A huge difference between mobile applications and Web applications is that Web apps store their data and programming code mostly on the server side, whereas mobile applications have most of their code and a lot of the data on the device, said Dan Cornell, CTO of Denim Group.

"For mobile applications most of the application code and a lot of the data resides on the device and these devices are under the control of the attackers," Cornell said. "When you deploy a mobile application for your organization you have to assume that an attacker will install the device on their phone, root or jailbreak the phone and then be able to inspect the application. I have a whole presentation online along with some code that demonstrates how to perform some of this. This allows attackers to actually retrieve the code that runs the application in many cases."

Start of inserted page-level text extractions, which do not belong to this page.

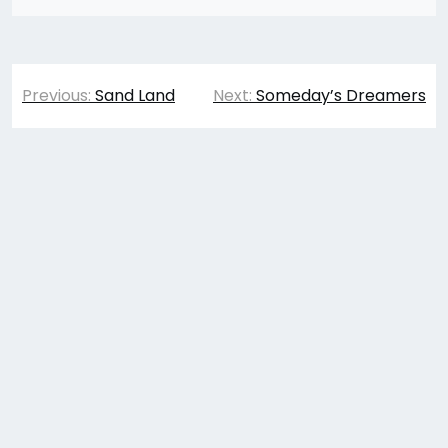
Post
Previous:
Sand Land
Next:
Someday’s Dreamers
navigation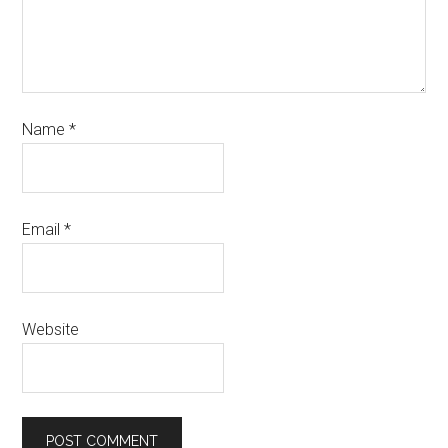
Name
*
Email
*
Website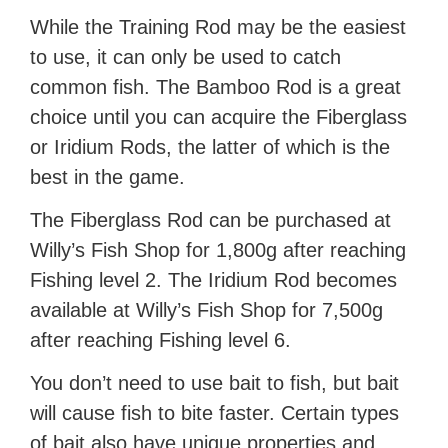
While the Training Rod may be the easiest
to use, it can only be used to catch
common fish. The Bamboo Rod is a great
choice until you can acquire the Fiberglass
or Iridium Rods, the latter of which is the
best in the game.
The Fiberglass Rod can be purchased at
Willy’s Fish Shop for 1,800g after reaching
Fishing level 2. The Iridium Rod becomes
available at Willy’s Fish Shop for 7,500g
after reaching Fishing level 6.
You don’t need to use bait to fish, but bait
will cause fish to bite faster. Certain types
of bait also have unique properties and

Rutul Dave, technical marketing manager at Coverity and himself a former software developer, said that many app developers and phone software providers have used software designed to run on traditional computing systems and customized for mobile to get to market faster. It has been an effective strategy, he said, but has created security concerns.

"Security needs to be addressed in development, in software code," he said. "On top of (a) shortage of developers who are experienced in app development for mobile, it's hard to find developers who understand security on this new computing platform."

"The common thread as far as security concerns go for Web apps and mobile apps is that they are connected to the network, and in-turn accessible to hackers," he added. "However, mobile apps add a new dimension to the security threat because the applications (that) are running on mobile devices are a new breed of software designed to specifically run on platforms that are very different from your traditional computing platforms."

The situation is further complicated because mobile applications don't have the additional security buffers of firewalls and security software that are available on the fully-fledged computing systems, Dave noted. Then there is the number of platforms involved - each with its own security capabilities.

Fortunately, there are best practices mobile application developers can follow. One, Cornell said, is to keep sensitive data on the server side whenever possible and to write all server-side portions of the applications in such a way that they validate any information sent from the smartphone software.

Beyond that, general best practices, such as performing threat modeling early in the development process and testing software for security, are the rule of the day, Cornell added.

"All (developers) certainly aren't going to be experts but everyone ought to have at least some base-level knowledge and most teams should probably have a "go to" security person with more advanced knowledge and training," he said. "For teams building mobile applications they should be instructed on the security features of their chosen mobile development platform(s) as well as any specific concerns for security in the environment(s)."